Los nombres a los que Obama confía su estreno retratan a un presidente pragmático, consciente de la prosa con la que se gobierna y cuidadoso a la hora de asegurar que los complejos engranajes de la maquinaria gubernamental sigan rodando. Su secretario de Defensa, Robert Gates, es un veterano de la administración Bush, artífice político de la estrategia que ha abierto las posibilidades de éxito a la intervención en Irak.
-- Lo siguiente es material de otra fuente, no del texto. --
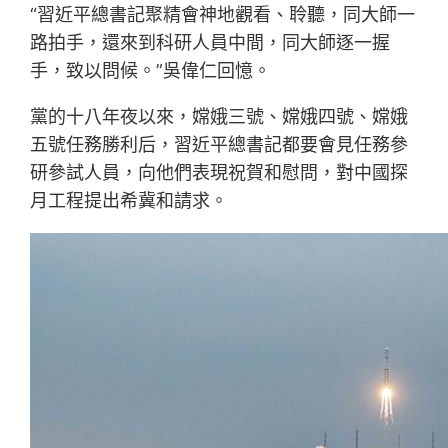
“習近平總書記聚精會神地觀看、聆聽，同大師一
路拍手，還來到科研人員中間，同大師逐一握
手，致以問候。”吳偉仁回憶。
黨的十八年夜以來，嫦娥三號、嫦娥四號、嫦娥
五號任務勝利后，習近平總書記都要會見任務參
研參試人員，向他們表現祝賀和慰問，對中國探
月工程提出希冀和請求。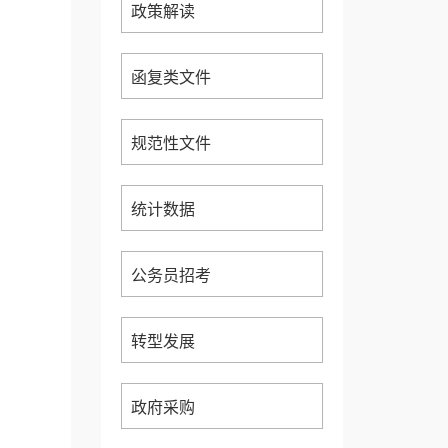
政策解读
函复类文件
规范性文件
统计数据
公务员招考
转型发展
政府采购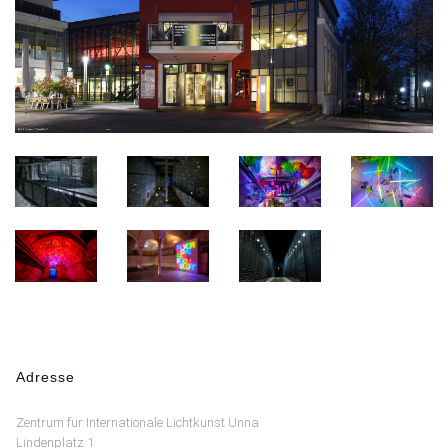
Adresse
Zentrum für Internationale Lichtkunst Unna
Lindenplatz 1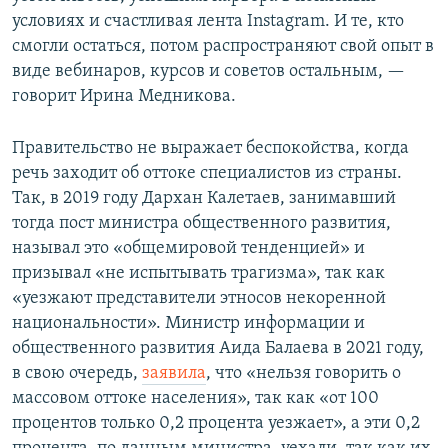
условиях и счастливая лента Instagram. И те, кто
смогли остаться, потом распространяют свой опыт в
виде вебинаров, курсов и советов остальным, —
говорит Ирина Медникова.
Правительство не выражает беспокойства, когда
речь заходит об оттоке специалистов из страны.
Так, в 2019 году Дархан Калетаев, занимавший
тогда пост министра общественного развития,
называл это «общемировой тенденцией» и
призывал «не испытывать трагизма», так как
«уезжают представители этносов некоренной
национальности». Министр информации и
общественного развития Аида Балаева в 2021 году,
в свою очередь,
заявила
, что «нельзя говорить о
массовом оттоке населения», так как «от 100
процентов только 0,2 процента уезжает», а эти 0,2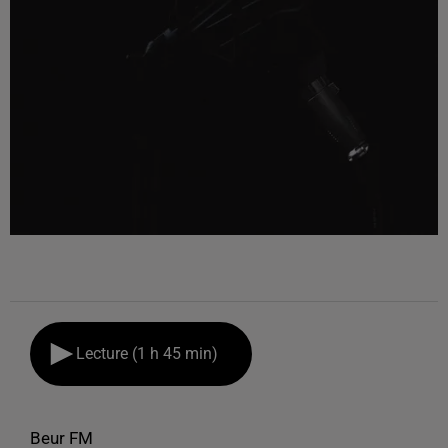
Lecture (1 h 45 min)
Beur FM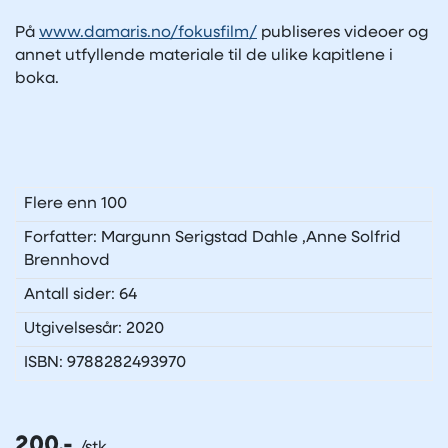
På
www.damaris.no/fokusfilm/
publiseres videoer og
annet utfyllende materiale til de ulike kapitlene i
boka.
Flere enn 100
Forfatter: Margunn Serigstad Dahle ,Anne Solfrid
Brennhovd
Antall sider: 64
Utgivelsesår: 2020
ISBN: 9788282493970
200,-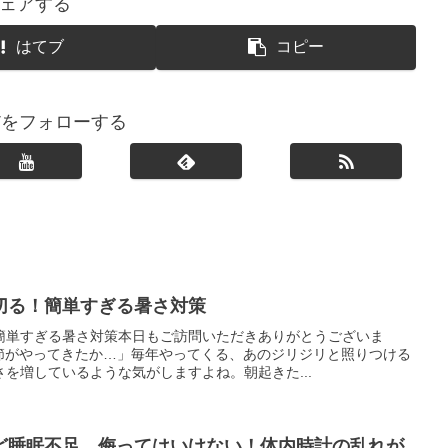
ェアする
はてブ
コピー
KTをフォローする
切る！簡単すぎる暑さ対策
簡単すぎる暑さ対策本日もご訪問いただきありがとうございま
季節がやってきたか…」毎年やってくる、あのジリジリと照りつける
を増しているような気がしますよね。朝起きた...
ど睡眠不足。侮ってはいけない！体内時計の乱れが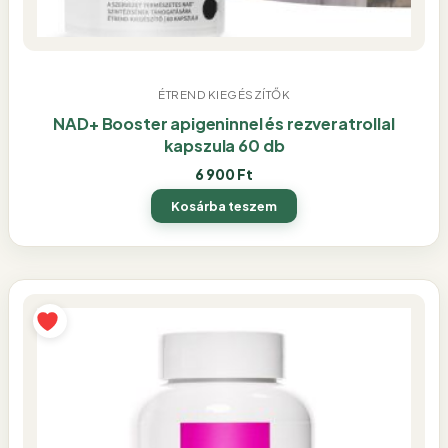
ÉTREND KIEGÉSZÍTŐK
NAD+ Booster apigeninnel és rezveratrollal
kapszula 60 db
6 900
Ft
Kosárba teszem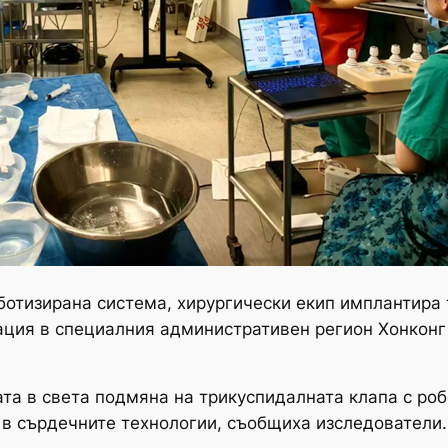
отизирана система, хирургически екип имплантира 
ция в специалния административен регион Хонконг на
ата в света подмяна на трикуспидалната клапа с роб
в сърдечните технологии, съобщиха изследователи.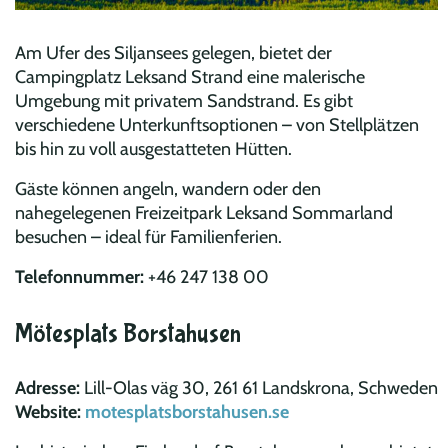
Am Ufer des Siljansees gelegen, bietet der
Campingplatz Leksand Strand eine malerische
Umgebung mit privatem Sandstrand. Es gibt
verschiedene Unterkunftsoptionen – von Stellplätzen
bis hin zu voll ausgestatteten Hütten.
Gäste können angeln, wandern oder den
nahegelegenen Freizeitpark Leksand Sommarland
besuchen – ideal für Familienferien.
Telefonnummer:
+46 247 138 00
Mötesplats Borstahusen
Adresse:
Lill-Olas väg 30, 261 61 Landskrona, Schweden
Website:
motesplatsborstahusen.se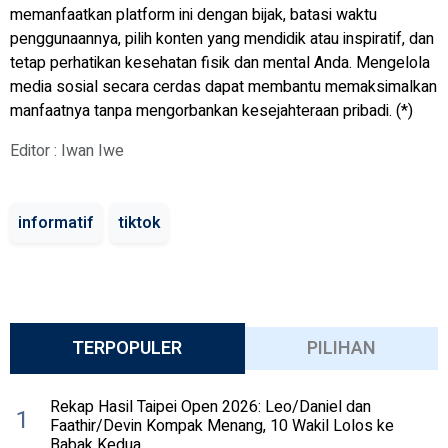
memanfaatkan platform ini dengan bijak, batasi waktu
penggunaannya, pilih konten yang mendidik atau inspiratif, dan
tetap perhatikan kesehatan fisik dan mental Anda. Mengelola
media sosial secara cerdas dapat membantu memaksimalkan
manfaatnya tanpa mengorbankan kesejahteraan pribadi. (*)
Editor : Iwan Iwe
informatif
tiktok
TERPOPULER
PILIHAN
Rekap Hasil Taipei Open 2026: Leo/Daniel dan
1
Faathir/Devin Kompak Menang, 10 Wakil Lolos ke
Babak Kedua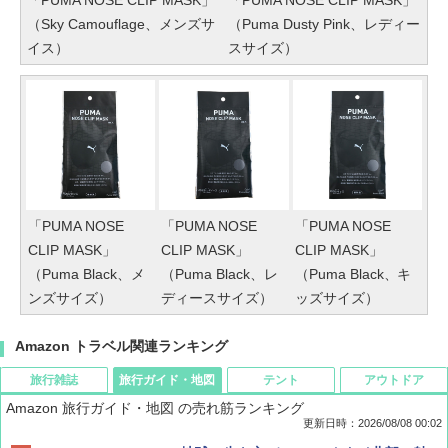
「PUMA NOSE CLIP MASK」
「PUMA NOSE CLIP MASK」
（Sky Camouflage、メンズサ
（Puma Dusty Pink、レディー
イス）
スサイズ）
「PUMA NOSE
「PUMA NOSE
「PUMA NOSE
CLIP MASK」
CLIP MASK」
CLIP MASK」
（Puma Black、メ
（Puma Black、レ
（Puma Black、キ
ンズサイズ）
ディースサイズ）
ッズサイズ）
Amazon トラベル関連ランキング
旅行雑誌
旅行ガイド・地図
テント
アウトドア
Amazon 旅行ガイド・地図 の売れ筋ランキング
更新日時：2026/08/08 00:02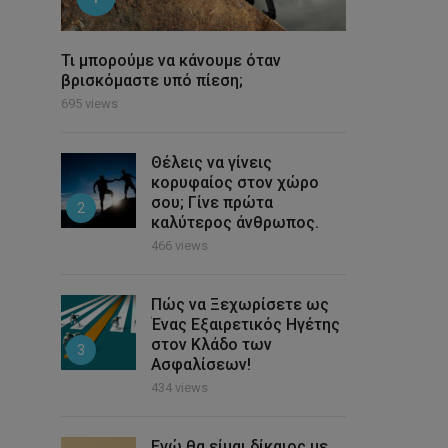
Τι μπορούμε να κάνουμε όταν
βρισκόμαστε υπό πίεση;
695 views
Θέλεις να γίνεις
κορυφαίος στον χώρο
σου; Γίνε πρώτα
2
καλύτερος άνθρωπος.
466 views
Πώς να Ξεχωρίσετε ως
Ένας Εξαιρετικός Ηγέτης
στον Κλάδο των
3
Ασφαλίσεων!
434 views
Εγώ θα είμαι δίκαιος με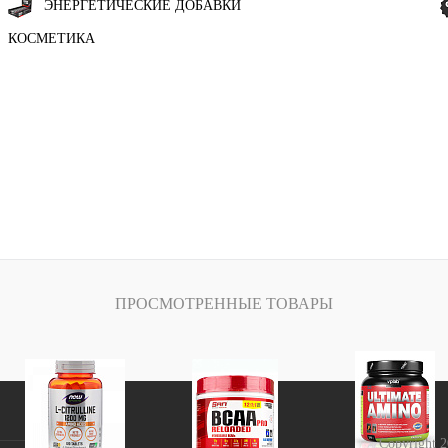
ЭНЕРГЕТИЧЕСКИЕ ДОБАВКИ
КОСМЕТИКА
ПРОСМОТРЕННЫЕ ТОВАРЫ
Copyright 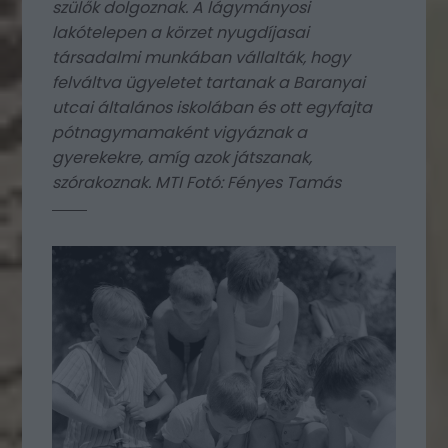
szülők dolgoznak. A lágymányosi
lakótelepen a körzet nyugdíjasai
társadalmi munkában vállalták, hogy
felváltva ügyeletet tartanak a Baranyai
utcai általános iskolában és ott egyfajta
pótnagymamaként vigyáznak a
gyerekekre, amíg azok játszanak,
szórakoznak. MTI Fotó: Fényes Tamás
Su secretaria de Estado, Hillary Clinton, intercambió con Obama ataques y descalificaciones políticas que no fueron superadas ni de lejos por John McCain en la campaña presidencial, pero es un poder en el seno del Partido Demócrata y un activo internacional que Obama no ha querido ignorar.

Obama ha empezado también a comprobar la otra cara de la prosa del gobierno con la renuncia del gobernador Bill Richardson a la nominación como secretario de Comercio, implicado en una investigación judicial por presunto trato de favor a una empresa, las críticas internas que ha suscitado la designación de Leo Panetta para dirigir la CIA o el esperpéntico episodio de favoritismo y probable corrupción en la sucesión de su escaño de senador por Illinois.

El llamativo silencio del presidente electo sobre la crisis en Gaza abunda en la idea de un Obama atado a la prudencia. Si es prudencia y no desconcierto lo que le ha movido a Obama, hace bien en medir sus palabras.

Contamos con suficiente perspectiva histórica para recordar la presidencia de Clinton dominada por la euforia de la victoria sobre el comunismo y el comienzo firme de un largo ciclo de crecimiento económico en el que Estados Unidos aparecía como la hiperpotencia no desafiada. El mandato de Bush, prácticamente iniciado con los ataques terroristas de Nueva York y Washington, ha marcado la emergencia de una nueva amenaza global y ha mostrado las limitaciones del poderío americano imprescindible, todavía único, pero no omnipotente.

El mundo de Obama, el que identificará su presidencia, está por definir. El escenario ideal es aquel que algunos dibujan con la rehabilitación de la imagen de los Estados Unidos, la eficacia del soft power, la redefinición del papel del Estado sin intervencionismo, la equilibrada gestión de la evolución multipolar del mundo, la acreditación del diálogo con los enemigos, y el realismo sin dilemas morales en la política exterior norteamericana. Pero se trata de eso, de un escenario ideal que tendrá que ser contrastado con un mundo que, como explica Robert Kagan, después de soñar con el fin de la historia se ve de vuelta en ella; un mundo «precariamente suspendido al borde de una nueva era de inestabilidad» que, lo reconozca, o no, seguirá reclamando de Estados Unidos su presencia y su insustituible garantía.